Citing GBIF Mediated Data
John Waller
2021-12-20
Source:vignettes/gbif_citations.Rmd
gbif_citations.Rmd
Data accessed through the GBIF network is free for all, but not free of obligations.
Under the terms of the GBIF data user agreement, users who download data agree to cite a DOI. Good citation also rewards data-publishing institutions and individuals by reinforcing the value of sharing open data and demonstrating its impact to their funders.

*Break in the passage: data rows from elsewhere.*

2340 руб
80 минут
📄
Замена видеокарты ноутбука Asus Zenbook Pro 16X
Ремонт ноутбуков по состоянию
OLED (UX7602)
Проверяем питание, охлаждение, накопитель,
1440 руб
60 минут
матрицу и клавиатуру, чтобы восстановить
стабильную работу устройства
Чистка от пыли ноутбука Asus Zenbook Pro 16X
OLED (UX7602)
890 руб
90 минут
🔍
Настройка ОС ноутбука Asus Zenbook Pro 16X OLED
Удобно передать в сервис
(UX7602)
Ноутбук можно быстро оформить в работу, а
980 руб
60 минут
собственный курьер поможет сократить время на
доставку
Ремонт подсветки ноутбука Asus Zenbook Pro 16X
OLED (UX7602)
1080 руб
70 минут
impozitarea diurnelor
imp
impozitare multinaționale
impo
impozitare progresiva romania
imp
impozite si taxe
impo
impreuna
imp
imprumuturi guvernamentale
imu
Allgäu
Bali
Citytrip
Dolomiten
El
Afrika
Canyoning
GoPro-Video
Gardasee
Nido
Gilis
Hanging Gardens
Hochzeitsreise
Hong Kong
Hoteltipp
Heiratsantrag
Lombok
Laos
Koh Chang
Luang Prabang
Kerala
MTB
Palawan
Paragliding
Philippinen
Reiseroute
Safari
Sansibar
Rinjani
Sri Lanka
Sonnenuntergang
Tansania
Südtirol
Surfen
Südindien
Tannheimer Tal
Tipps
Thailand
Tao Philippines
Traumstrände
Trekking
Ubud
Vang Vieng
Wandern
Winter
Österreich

Please do read GBIF’s citation guidelines.
The Best Way to Cite
The best way to get
data from GBIF is with rgbif::occ_download()
.
occ_download(pred("taxonKey",7412043))
The newest version of rgbif will give you the DOI you need to make a good citation.
<<gbif download>>
Your download is being processed by GBIF:
https://www.gbif.org/occurrence/download/0056004-210914110416597
Most downloads finish within 15 min.
Check status with
occ_download_wait('0056004-210914110416597')
After it finishes, use
d <- occ_download_get('0056004-210914110416597') %>%
occ_download_import()
to retrieve your download.
Download Info:
Username: jwaller
E-mail: jwaller@gbif.org
Format: DWCA
Download key: 0056004-210914110416597
Created: 2021-11-17T09:17:21.828+00:00
Citation Info:
Please always cite the download DOI when using this data.

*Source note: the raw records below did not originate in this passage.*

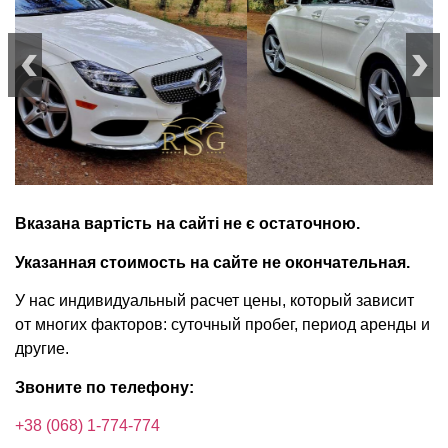
Вказана вартість на сайті не є остаточною.
Указанная стоимость на сайте не окончательная.
У нас индивидуальный расчет цены, который зависит
от многих факторов: суточный пробег, период аренды и
другие.
Звоните по телефону:
+38 (068) 1-774-774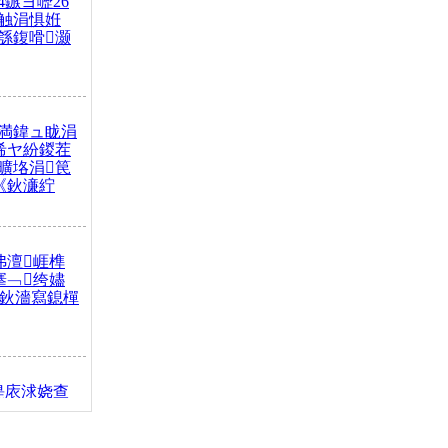
4鏃ヨ嚦26
触涓惧姙
綔鍑嗗灏
満鍏ュ眬涓
浠ヤ紛鍐茬
曠垎涓笢
《鈥濓紵
弗澶崕榫
搴﹁绔嬧
澂鈥濇寫鎴樿
缇庡浗娆查
簹涓庝腑鍥
┾€濓紝鍙嶅
解€斾笢鐩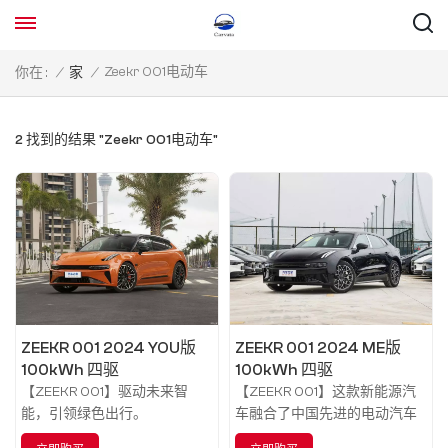
Zeekr 001电动车
你在 :
/
家
/
2 找到的结果 "Zeekr 001电动车"
ZEEKR 001 2024 YOU版
ZEEKR 001 2024 ME版
100kWh 四驱
100kWh 四驱
【ZEEKR 001】驱动未来智
【ZEEKR 001】这款新能源汽
能，引领绿色出行。
车融合了中国先进的电动汽车
技术、互联网智能技术和极限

https://www.gbif.org/citation-guidelines
DOI: 10.15468/dl.9hqqbn
Citation:
GBIF Occurrence Download https://doi.org/10.15468/dl.9hqqbn Accessed from R via rgbif (https://github.com/ropensci/rgbif) on 2021-11-17
For this download, you would use this DOI-citation:
GBIF Occurrence Download https://doi.org/10.15468/dl.9hqqbn Accessed from R via rgbif (https://github.com/ropensci/rgbif) on 2021-11-17
You could also get this citation by using
rgbif::gbif_citation()
gbif_citation("0056004-210914110416597") # using the downloadkey
These would be the preferred and easiest ways to create a citation of GBIF mediated data. Below I will describe other special cases that you might want to consider.
Register a Derived Dataset
Derived datasets are a new citation feature on GBIF. Derived datasets are citable records of GBIF-mediated occurrence data. To register a derived dataset, you will need to create a simple text file with two columns:
- A GBIF datasetkey (uuid)
- A count of the number of occurrences from each dataset
This allows GBIF to give credit to each involved dataset. The file you register with GBIF should look like the table below.
datasetkey | n |
---|---|
4fa7b334-ce0d-4e88-aaae-2e0c138d049e | 213 |
906e6978-e292-4a8b-9c39-adf6bb0f3323 | 2 |
721a99a4-71f4-4466-b346-83c367889238 | 35 |
Remember that you should also upload your filtered GBIF dataset of occurrences to a public repository like Zenodo.
There are 3 main reasons to register a derived dataset:
- A GBIF download that has been filtered/reduced significantly (e.g. CoordinateCleaner).
- Data accessed through a cloud service.
- Occurrences obtained using
occ_search()
or similar.
Before using option 3, it is important to consider: could my
occ_search()
have been accomplished with an
occ_download()
? The answer is almost always
YES!.
Here is a simple example of using
rgbif::derived_dataset()
.
library(rgbif)
library(dplyr)
library(CoordinateCleaner)
gbif_download <- occ_download_get('0056004-210914110416597') %>%
occ_download_import()
gbif_download_cleaned <- gbif_download %>%
setNames(tolower(names(.))) %>%
filter(occurrencestatus == "PRESENT") %>%
filter(year >= 1900) %>%
cc_cen(buffer = 2000) %>% # remove country centroids within 2km
cc_inst(buffer = 2000) %>% # remove zoo and herbaria within 2km
cc_sea() # remove from ocean
readr::write_tsv(gbif_download_cleaned,"cleaned_data_for_zenodo.tsv")
At this point, you would have to stop and upload to public repository.
Once you are finished, you can run the following, with the source_url being the link to your publicly accessible modified data. You will need to setup your GBIF credentials for this to work.
# https://www.gbif.org/derived-dataset/about)
derived_data <- gbif_download_clean %>%
group_by(datasetkey) %>%
count()
derived_dataset_prep(
citation_data = derived_data,
title = "Test Derived Dataset",
description = "This data was filtered using CoordinateCleaner.",
source_url = "https://zenodo.org/record/4246090#.YPGS2OgzZPY"
)
# If output looks ok, run derived_dataset to register the dataset on GBIF
# derived_dataset(
# citation_data = data,
# title = "Test Derived Dataset",
# description = "This data was filtered using CoordinateCleaner.",
# source_url = "https://zenodo.org/record/4246090#.YPGS2OgzZPY"
# )
Check your derived-dataset user page to see if it worked.